Sunday, September 12, 2010

My 9-11 Isn't Like Yours

Please indulge me.
My experience of Sept. 11th separates me from my fellows in
America, and every 9-11 I want to talk about it.

I was in
Naples Italy, vacationing with Dawn, when the planes hit. We toured Pompeii (couldn't get home, after all) while the ash fell on Manhattan. We made it to Paris and stayed with family friends of my father from WWII, while we waited for the flight ban to be lifted, and we attended bi-lingual services at Notre Dame, for all the losses in America, and all the stranded travelers in Paris, while the Mayor went on the radio hourly asking for citizens to call in to volunteer to take in these same travelers that had overwhelmed Paris's hotels.

We came home to zombie-followers of Bush, liberal friends all, who had seen 8(?) days of uncommercial, unplotted TV news, seen the attack played ad infinitum and the speeches of Junior and Rudy run on perpetual loops on TV.

We had seen the true reaction of the world, in Italy, France and England, among locals and immigrants like our taxi driver in Paris, a Muslim who refused to let us pay for our fare.'We're all Americans now.' The old crone from
Greece, traveling to her brother's funeral, who patted my hand during the world-wide minute of silence while we were in the air from Rome to Paris, 'So sad. So sad.'  The French Antarctic explorers we stayed with, in their eighties now, who brought their 5-nation reunion to a halt as we entered, and raised their glasses to these two disheveled Americans, "We are all Americans." I damned near cry as I type this, remembering their unanimous pride in America.

But the thing that I remember most is the monument the Parisians have put up, on the far corner of the gardens of Les Invalides, to the victims of the series of bombings in Paris in the mid-90's, bombings most of us never heard about.
It is a fountain of a stylized, single person in a long coat, standing on a small rise. The person's backbone is absolutely straight, a rectangular bar than cannot be bent. The person holds something in the crook of its left arm. And that something explains the rise the statue stands on. Because that something is the person's head, eye-to-eye with the observer, open and unflinching. While the water of the fountain flows slowly out of the severed neck of the person, killed in a terrorist attack, and flows down the coat, the person continues to stand, unbowed, open-eyed, undaunted.

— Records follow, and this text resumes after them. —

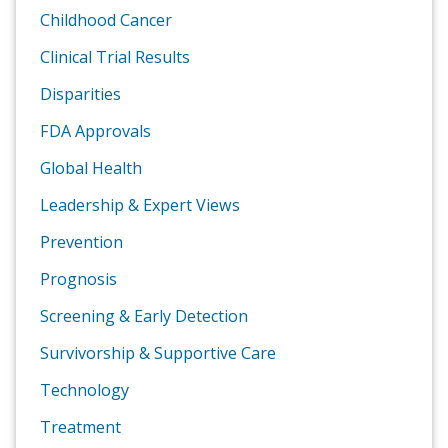
Childhood Cancer
Clinical Trial Results
Disparities
FDA Approvals
Global Health
Leadership & Expert Views
Prevention
Prognosis
Screening & Early Detection
Survivorship & Supportive Care
Technology
Treatment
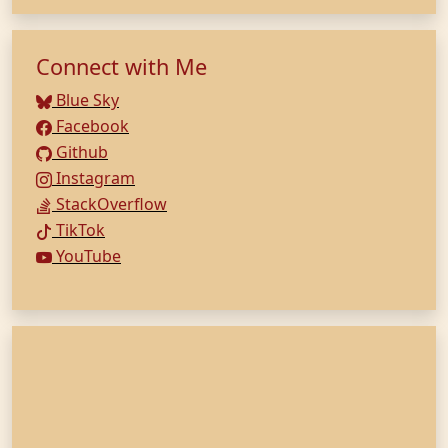
Connect with Me
Blue Sky
Facebook
Github
Instagram
StackOverflow
TikTok
YouTube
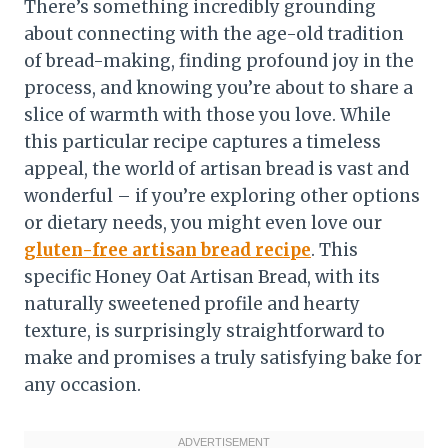
There’s something incredibly grounding
about connecting with the age-old tradition
of bread-making, finding profound joy in the
process, and knowing you’re about to share a
slice of warmth with those you love. While
this particular recipe captures a timeless
appeal, the world of artisan bread is vast and
wonderful – if you’re exploring other options
or dietary needs, you might even love our
gluten-free artisan bread recipe
. This
specific Honey Oat Artisan Bread, with its
naturally sweetened profile and hearty
texture, is surprisingly straightforward to
make and promises a truly satisfying bake for
any occasion.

I needed that monument that day, to remind me that people before us have known how to survive, how to continue, how to deal.

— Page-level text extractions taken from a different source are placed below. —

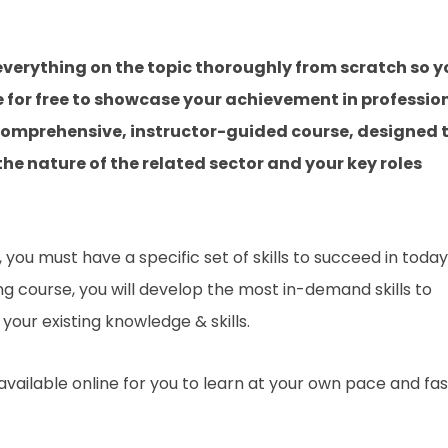
verything on the topic thoroughly from scratch so y
e for free to showcase your achievement in professio
a comprehensive, instructor-guided course, designed 
he nature of the related sector and your key roles
you must have a specific set of skills to succeed in today
ing course, you will develop the most in-demand skills to
your existing knowledge & skills.
 available online for you to learn at your own pace and fa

And I recall it as a symbol of all the people I met in those two weeks when I couldn't return home, and it counters the hatred my government later ginned up against all those people for not doing what our president wanted in
Iraq. It reminds me of the opportunity America and the rest of the world lost by having the government we had that day.

And until I die, I will never forget that, and I doubt I will ever forgive those bureaucrats, Republicans all, for throwing that opportunity away.